◆ Material shown

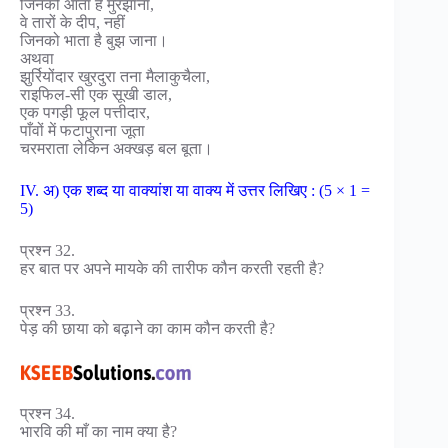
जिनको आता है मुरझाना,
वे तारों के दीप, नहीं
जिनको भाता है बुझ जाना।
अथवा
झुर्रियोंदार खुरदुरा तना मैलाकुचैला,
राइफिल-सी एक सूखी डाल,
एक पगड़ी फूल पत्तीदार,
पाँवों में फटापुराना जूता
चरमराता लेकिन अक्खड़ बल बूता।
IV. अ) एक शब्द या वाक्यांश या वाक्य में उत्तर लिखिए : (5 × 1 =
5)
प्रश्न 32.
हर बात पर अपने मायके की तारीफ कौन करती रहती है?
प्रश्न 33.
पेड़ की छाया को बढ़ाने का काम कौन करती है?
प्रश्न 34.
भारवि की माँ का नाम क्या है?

==

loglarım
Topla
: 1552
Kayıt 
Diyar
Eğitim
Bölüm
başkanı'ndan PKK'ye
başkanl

◆ Task
Please give an exact copy of the entries above, from the line with "पाँवों में फटापुराना जूता" down to the line with "भारवि की माँ का नाम क्या है?", inclusive, and nothing else.

◆ Finished task
पाँवों में फटापुराना जूता
चरमराता लेकिन अक्खड़ बल बूता।
IV. अ) एक शब्द या वाक्यांश या वाक्य में उत्तर लिखिए : (5 × 1 =
5)
प्रश्न 32.
हर बात पर अपने मायके की तारीफ कौन करती रहती है?
प्रश्न 33.
पेड़ की छाया को बढ़ाने का काम कौन करती है?
प्रश्न 34.
भारवि की माँ का नाम क्या है?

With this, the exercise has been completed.